Try it
The entries below should be quoted exactly, with no pictures carried over.

Top of Records to use

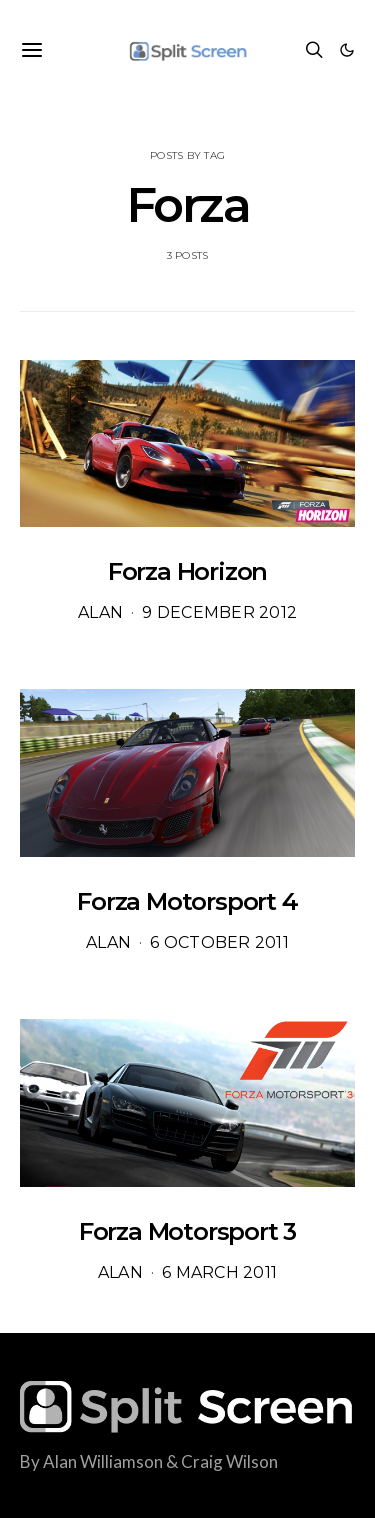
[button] (347, 50)
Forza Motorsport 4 (187, 901)
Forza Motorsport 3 (187, 1231)
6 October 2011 (219, 942)
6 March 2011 (219, 1272)
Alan (100, 612)
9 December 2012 (219, 612)
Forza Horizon (187, 571)
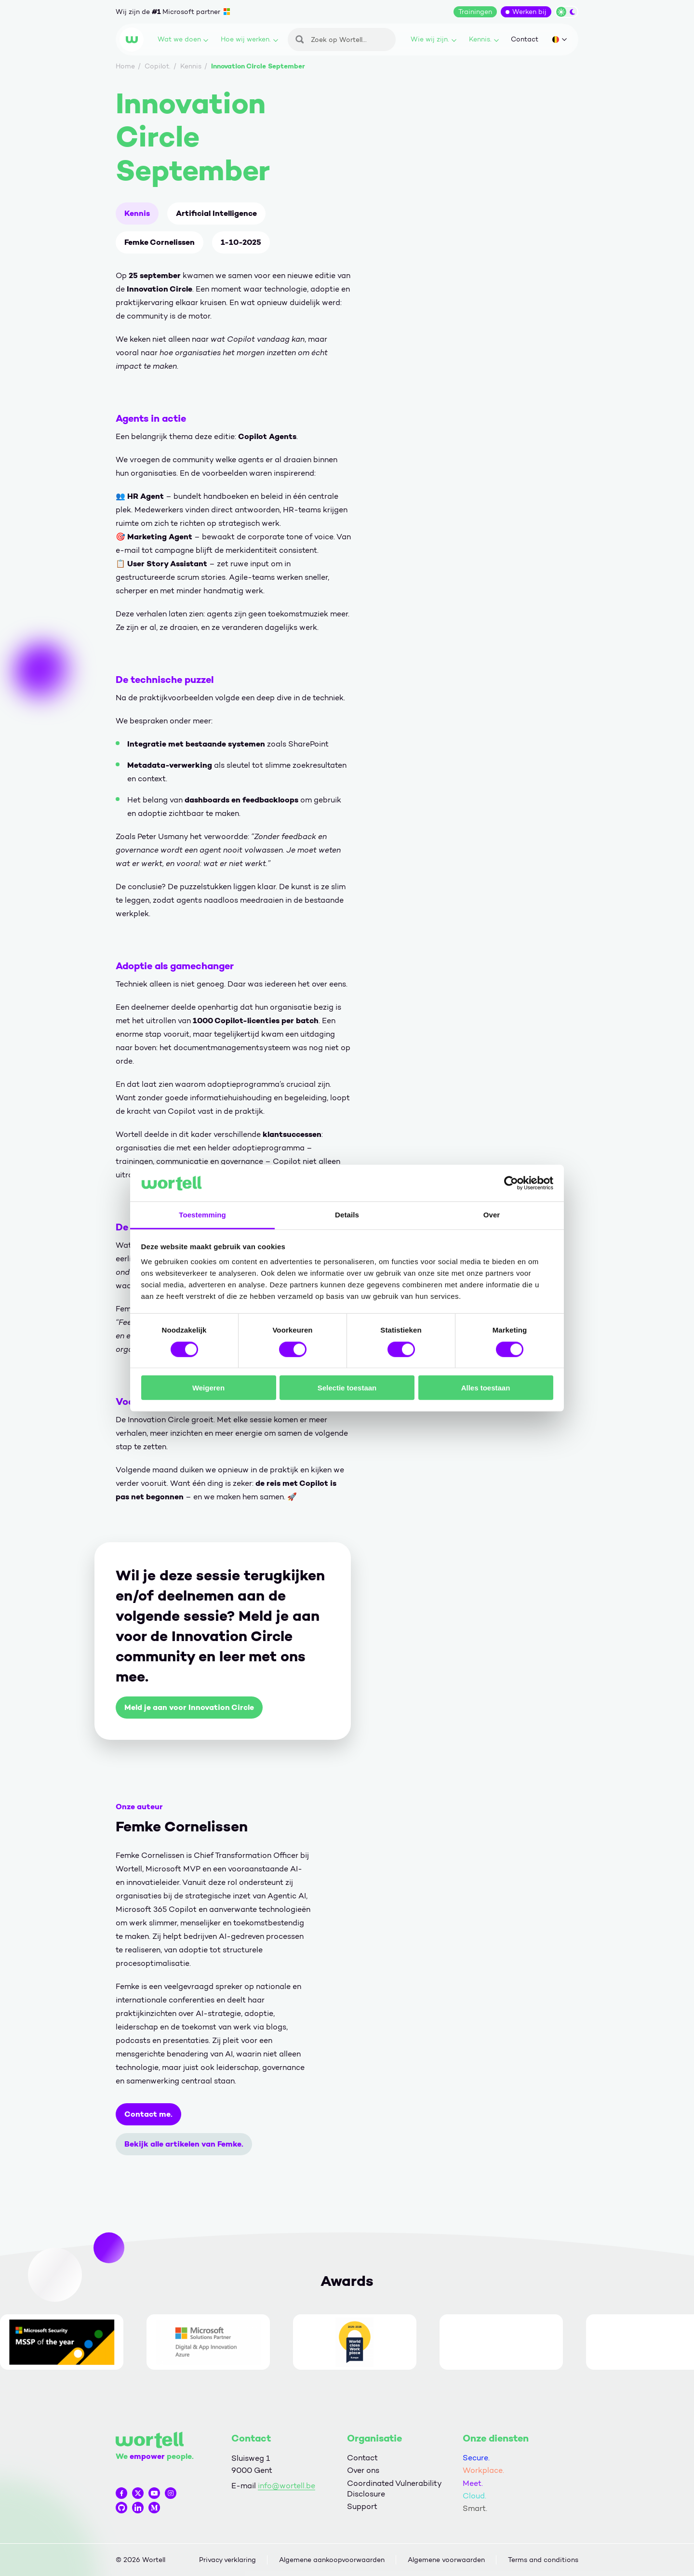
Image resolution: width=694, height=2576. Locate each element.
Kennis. (484, 39)
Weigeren (208, 1388)
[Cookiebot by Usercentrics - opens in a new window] (511, 1183)
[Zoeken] (342, 39)
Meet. (473, 2483)
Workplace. (483, 2470)
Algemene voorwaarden (446, 2560)
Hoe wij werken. (249, 39)
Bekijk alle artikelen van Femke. (183, 2144)
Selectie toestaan (347, 1388)
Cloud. (474, 2495)
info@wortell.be (286, 2485)
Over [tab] (491, 1215)
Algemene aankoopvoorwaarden (332, 2560)
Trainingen (475, 12)
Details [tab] (347, 1215)
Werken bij (529, 12)
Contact (524, 39)
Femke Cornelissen (159, 242)
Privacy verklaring (227, 2560)
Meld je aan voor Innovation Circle (189, 1707)
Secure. (476, 2457)
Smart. (475, 2508)
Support (362, 2506)
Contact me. (148, 2114)
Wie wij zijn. (433, 39)
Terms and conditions (543, 2560)
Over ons (363, 2470)
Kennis (137, 213)
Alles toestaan (485, 1388)
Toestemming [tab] (202, 1215)
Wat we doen (183, 39)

Bottom of Records to use

Exercise output
[button] (347, 50)
Forza Motorsport 4 (187, 901)
Forza Motorsport 3 (187, 1231)
6 October 2011 (219, 942)
6 March 2011 (219, 1272)
Alan (100, 612)
9 December 2012 (219, 612)
Forza Horizon (187, 571)
Image resolution: width=694, height=2576. Locate each element.
Kennis. (484, 39)
Weigeren (208, 1388)
[Cookiebot by Usercentrics - opens in a new window] (511, 1183)
[Zoeken] (342, 39)
Meet. (473, 2483)
Workplace. (483, 2470)
Algemene voorwaarden (446, 2560)
Hoe wij werken. (249, 39)
Bekijk alle artikelen van Femke. (183, 2144)
Selectie toestaan (347, 1388)
Cloud. (474, 2495)
info@wortell.be (286, 2485)
Over [tab] (491, 1215)
Algemene aankoopvoorwaarden (332, 2560)
Trainingen (475, 12)
Details [tab] (347, 1215)
Werken bij (529, 12)
Contact (524, 39)
Femke Cornelissen (159, 242)
Privacy verklaring (227, 2560)
Meld je aan voor Innovation Circle (189, 1707)
Secure. (476, 2457)
Smart. (475, 2508)
Support (362, 2506)
Contact me. (148, 2114)
Wie wij zijn. (433, 39)
Terms and conditions (543, 2560)
Over ons (363, 2470)
Kennis (137, 213)
Alles toestaan (485, 1388)
Toestemming [tab] (202, 1215)
Wat we doen (183, 39)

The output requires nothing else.